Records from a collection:
++++

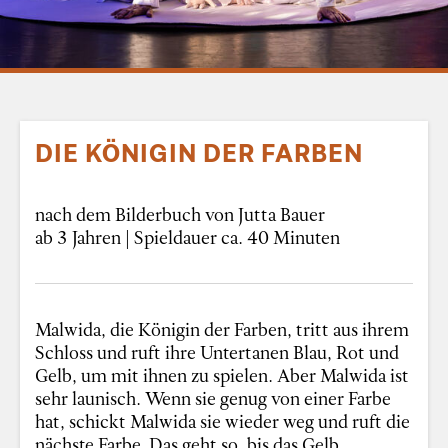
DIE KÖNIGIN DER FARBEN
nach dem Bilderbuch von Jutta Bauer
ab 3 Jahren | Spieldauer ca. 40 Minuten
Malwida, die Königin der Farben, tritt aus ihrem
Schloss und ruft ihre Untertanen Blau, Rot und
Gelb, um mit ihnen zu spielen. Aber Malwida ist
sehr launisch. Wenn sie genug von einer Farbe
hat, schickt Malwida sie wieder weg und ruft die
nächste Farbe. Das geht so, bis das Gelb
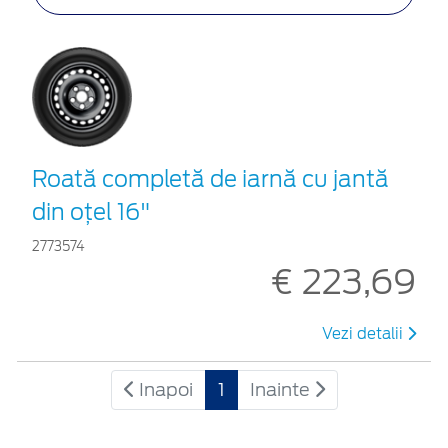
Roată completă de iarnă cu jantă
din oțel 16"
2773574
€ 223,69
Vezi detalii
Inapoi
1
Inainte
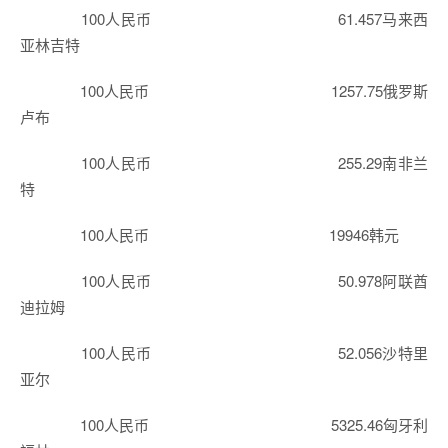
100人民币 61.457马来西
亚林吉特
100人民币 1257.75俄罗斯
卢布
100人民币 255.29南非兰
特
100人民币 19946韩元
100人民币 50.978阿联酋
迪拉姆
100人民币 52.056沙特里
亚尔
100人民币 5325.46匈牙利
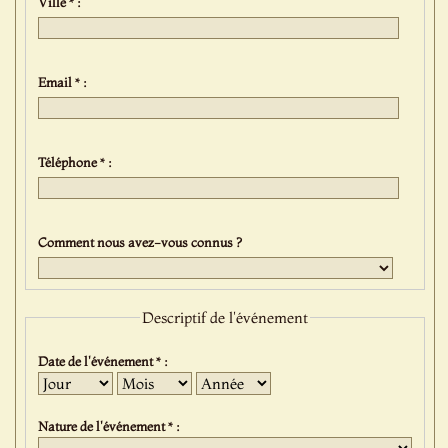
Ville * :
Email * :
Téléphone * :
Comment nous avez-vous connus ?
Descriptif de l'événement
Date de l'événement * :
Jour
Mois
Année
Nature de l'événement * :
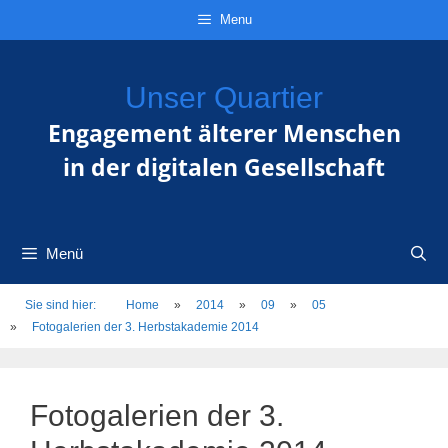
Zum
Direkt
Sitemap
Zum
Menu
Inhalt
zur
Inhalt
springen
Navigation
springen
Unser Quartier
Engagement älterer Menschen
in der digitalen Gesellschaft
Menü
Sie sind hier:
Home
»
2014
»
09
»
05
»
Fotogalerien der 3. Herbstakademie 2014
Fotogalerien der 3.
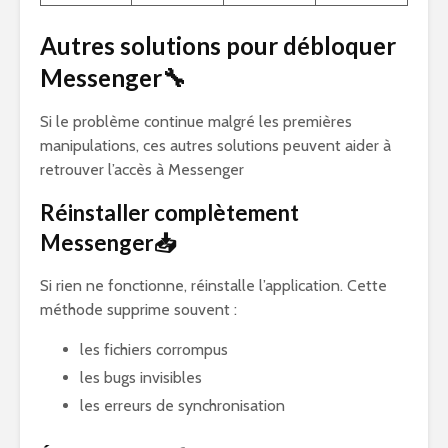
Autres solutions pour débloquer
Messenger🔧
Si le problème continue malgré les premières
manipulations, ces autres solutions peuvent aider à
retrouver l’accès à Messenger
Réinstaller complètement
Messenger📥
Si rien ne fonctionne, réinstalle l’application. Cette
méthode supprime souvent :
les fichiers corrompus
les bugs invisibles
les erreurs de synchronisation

++++

» **Task item**:
Return the preceding entries verbatim, with the pictures excluded.

» **Exercise result**:
DIE KÖNIGIN DER FARBEN
nach dem Bilderbuch von Jutta Bauer
ab 3 Jahren | Spieldauer ca. 40 Minuten
Malwida, die Königin der Farben, tritt aus ihrem
Schloss und ruft ihre Untertanen Blau, Rot und
Gelb, um mit ihnen zu spielen. Aber Malwida ist
sehr launisch. Wenn sie genug von einer Farbe
hat, schickt Malwida sie wieder weg und ruft die
nächste Farbe. Das geht so, bis das Gelb
Roată completă de iarnă cu jantă
din oțel 16"
2773574
€ 223,69
Vezi detalii
Inapoi
1
Inainte
100人民币 61.457马来西
亚林吉特
100人民币 1257.75俄罗斯
卢布
100人民币 255.29南非兰
特
100人民币 19946韩元
100人民币 50.978阿联酋
迪拉姆
100人民币 52.056沙特里
亚尔
100人民币 5325.46匈牙利
Ville * :
Email * :
Téléphone * :
Comment nous avez-vous connus ?
Descriptif de l'événement
Date de l'événement * :
Jour
Mois
Année
Nature de l'événement * :
Zum
Direkt
Sitemap
Zum
Menu
Inhalt
zur
Inhalt
springen
Navigation
springen
Unser Quartier
Engagement älterer Menschen
in der digitalen Gesellschaft
Menü
Sie sind hier:
Home
»
2014
»
09
»
05
»
Fotogalerien der 3. Herbstakademie 2014
Fotogalerien der 3.
Autres solutions pour débloquer
Messenger🔧
Si le problème continue malgré les premières
manipulations, ces autres solutions peuvent aider à
retrouver l’accès à Messenger
Réinstaller complètement
Messenger📥
Si rien ne fonctionne, réinstalle l’application. Cette
méthode supprime souvent :
les fichiers corrompus
les bugs invisibles
les erreurs de synchronisation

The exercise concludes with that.